What Gifts She Carried, book two of The Grave Winner series, is coming along. Not nicely, but it’s coming along. I’m already on page 36, so yay for that! It turns out that writing a sequel, much like writing any book, is hard. If you’re going through this too, here are some tips to keep from stabbing yourself in the eye with a french fry:
1. Open book one on your computer for reference. You don’t want your MC’s little sister to have a potty mouth or have a sudden fascination with vampire unicorns when she didn’t in book one. Well, I guess you could as long as there’s a reason for it.
2. Sneak in bits of back story throughout the beginning chapters. Readers may have forgotten what’s happened since reading book one and could use brief reminders here and there.
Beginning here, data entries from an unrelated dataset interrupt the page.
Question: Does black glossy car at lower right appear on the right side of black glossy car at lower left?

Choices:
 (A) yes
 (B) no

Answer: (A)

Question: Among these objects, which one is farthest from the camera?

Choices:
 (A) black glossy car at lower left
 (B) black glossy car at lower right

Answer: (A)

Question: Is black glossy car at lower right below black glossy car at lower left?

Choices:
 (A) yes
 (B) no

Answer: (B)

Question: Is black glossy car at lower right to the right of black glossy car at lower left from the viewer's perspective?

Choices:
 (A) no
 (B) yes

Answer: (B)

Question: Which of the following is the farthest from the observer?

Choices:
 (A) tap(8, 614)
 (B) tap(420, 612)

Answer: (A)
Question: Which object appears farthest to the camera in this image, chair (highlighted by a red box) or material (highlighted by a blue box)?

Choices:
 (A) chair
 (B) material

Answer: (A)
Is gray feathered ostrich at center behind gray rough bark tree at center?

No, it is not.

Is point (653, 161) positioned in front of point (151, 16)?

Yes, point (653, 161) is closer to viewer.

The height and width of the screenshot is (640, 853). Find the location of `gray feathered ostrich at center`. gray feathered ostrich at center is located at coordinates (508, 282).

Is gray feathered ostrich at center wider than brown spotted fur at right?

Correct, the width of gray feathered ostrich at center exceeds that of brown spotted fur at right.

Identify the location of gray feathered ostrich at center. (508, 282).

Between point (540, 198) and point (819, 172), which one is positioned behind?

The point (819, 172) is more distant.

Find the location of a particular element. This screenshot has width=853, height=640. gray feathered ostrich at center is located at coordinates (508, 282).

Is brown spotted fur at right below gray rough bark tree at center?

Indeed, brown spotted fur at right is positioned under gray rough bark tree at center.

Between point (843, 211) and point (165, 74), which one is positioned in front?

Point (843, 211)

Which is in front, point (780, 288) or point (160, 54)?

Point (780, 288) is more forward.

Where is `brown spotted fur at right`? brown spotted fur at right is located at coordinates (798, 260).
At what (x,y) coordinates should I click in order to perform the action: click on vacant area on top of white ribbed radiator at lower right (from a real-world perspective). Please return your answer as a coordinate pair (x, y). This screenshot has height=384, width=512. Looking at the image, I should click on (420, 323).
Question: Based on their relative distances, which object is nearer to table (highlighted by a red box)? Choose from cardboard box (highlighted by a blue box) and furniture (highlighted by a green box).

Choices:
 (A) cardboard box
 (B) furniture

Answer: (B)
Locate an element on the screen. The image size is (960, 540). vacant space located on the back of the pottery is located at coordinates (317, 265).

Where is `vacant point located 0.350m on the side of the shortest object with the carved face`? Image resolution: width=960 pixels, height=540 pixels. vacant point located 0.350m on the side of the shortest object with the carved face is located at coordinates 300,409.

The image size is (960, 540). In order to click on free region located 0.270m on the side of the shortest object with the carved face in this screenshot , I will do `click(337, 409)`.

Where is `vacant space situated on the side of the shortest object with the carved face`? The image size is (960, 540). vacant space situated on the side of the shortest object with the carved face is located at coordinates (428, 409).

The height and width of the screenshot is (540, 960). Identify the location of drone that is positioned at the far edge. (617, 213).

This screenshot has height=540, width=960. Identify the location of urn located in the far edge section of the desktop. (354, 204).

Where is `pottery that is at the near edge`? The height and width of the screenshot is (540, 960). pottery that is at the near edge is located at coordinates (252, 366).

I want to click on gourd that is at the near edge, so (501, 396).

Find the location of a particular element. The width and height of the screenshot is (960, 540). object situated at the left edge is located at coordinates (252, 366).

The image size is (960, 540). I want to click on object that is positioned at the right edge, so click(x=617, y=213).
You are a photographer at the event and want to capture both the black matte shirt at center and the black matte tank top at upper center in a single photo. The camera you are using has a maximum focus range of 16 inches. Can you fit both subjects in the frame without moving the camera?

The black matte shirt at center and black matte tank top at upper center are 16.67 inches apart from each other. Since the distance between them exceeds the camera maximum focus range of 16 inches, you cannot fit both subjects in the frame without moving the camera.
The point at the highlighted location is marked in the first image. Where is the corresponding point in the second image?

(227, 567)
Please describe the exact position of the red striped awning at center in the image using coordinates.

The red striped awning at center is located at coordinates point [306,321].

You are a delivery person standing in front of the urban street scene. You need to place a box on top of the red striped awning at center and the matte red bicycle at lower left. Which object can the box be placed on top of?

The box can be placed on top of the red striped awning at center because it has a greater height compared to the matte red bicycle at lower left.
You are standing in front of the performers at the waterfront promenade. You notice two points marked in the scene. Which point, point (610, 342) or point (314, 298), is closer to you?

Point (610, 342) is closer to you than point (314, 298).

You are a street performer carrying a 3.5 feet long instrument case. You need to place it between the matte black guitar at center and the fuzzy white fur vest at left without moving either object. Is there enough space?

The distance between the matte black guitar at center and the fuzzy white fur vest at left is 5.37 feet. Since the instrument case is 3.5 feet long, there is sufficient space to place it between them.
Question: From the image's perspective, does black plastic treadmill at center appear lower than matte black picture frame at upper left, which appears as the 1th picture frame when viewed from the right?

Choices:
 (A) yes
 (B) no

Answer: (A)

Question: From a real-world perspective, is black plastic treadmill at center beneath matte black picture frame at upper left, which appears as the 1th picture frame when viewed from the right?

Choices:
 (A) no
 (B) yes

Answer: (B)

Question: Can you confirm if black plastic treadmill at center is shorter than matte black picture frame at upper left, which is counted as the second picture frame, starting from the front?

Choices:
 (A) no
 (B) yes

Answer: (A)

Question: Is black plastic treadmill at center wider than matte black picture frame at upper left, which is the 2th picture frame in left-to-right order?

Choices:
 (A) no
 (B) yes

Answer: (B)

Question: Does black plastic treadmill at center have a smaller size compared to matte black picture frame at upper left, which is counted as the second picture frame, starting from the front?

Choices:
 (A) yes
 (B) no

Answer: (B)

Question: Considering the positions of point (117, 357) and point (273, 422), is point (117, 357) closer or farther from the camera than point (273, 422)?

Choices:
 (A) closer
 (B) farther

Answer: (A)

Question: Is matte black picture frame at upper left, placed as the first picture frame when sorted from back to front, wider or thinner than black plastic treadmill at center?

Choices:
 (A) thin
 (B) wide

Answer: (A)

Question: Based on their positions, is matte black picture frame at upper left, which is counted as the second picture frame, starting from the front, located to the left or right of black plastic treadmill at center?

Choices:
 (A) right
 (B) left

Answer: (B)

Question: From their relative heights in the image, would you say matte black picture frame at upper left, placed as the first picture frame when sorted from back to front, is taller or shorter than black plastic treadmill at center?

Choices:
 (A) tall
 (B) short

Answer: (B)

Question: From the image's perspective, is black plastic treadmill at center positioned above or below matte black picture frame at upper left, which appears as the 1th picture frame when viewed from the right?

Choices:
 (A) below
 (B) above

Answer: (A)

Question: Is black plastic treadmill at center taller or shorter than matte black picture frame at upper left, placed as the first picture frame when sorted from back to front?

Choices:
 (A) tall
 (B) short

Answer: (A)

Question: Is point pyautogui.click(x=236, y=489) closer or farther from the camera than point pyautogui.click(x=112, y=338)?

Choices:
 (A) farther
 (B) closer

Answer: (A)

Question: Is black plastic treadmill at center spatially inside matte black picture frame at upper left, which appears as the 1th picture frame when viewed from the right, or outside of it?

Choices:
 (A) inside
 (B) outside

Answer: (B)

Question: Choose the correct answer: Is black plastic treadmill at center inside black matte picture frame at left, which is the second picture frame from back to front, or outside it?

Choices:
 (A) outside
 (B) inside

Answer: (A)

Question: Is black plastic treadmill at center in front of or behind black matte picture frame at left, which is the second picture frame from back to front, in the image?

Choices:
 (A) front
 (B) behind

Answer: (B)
3. Look back at book one and remind yourself that it was crap too at one time. Don’t let the first draft blues suck your writing confidence through a straw.
4. Keep your novel outline close, but don’t be afraid to push it away every once in awhile. If a good idea comes to you that’s not on the outline, use it. If it surprises you, it will surprise your readers.
5. Resist the urge to go back and edit. Resist, I tell you! Puke up the story first, clean it up later. Ugh, sorry about that metaphor. I hope you weren’t eating.
6. Keep writing. Yes, that’s a given, but even if you’re not feeling it some days, keep writing. Have a daily word count goal or a daily that-would-be-really-cool-if-I-got-this-many-words-written-but-whatever-goal. I do the latter ‘cuz that’s how I roll.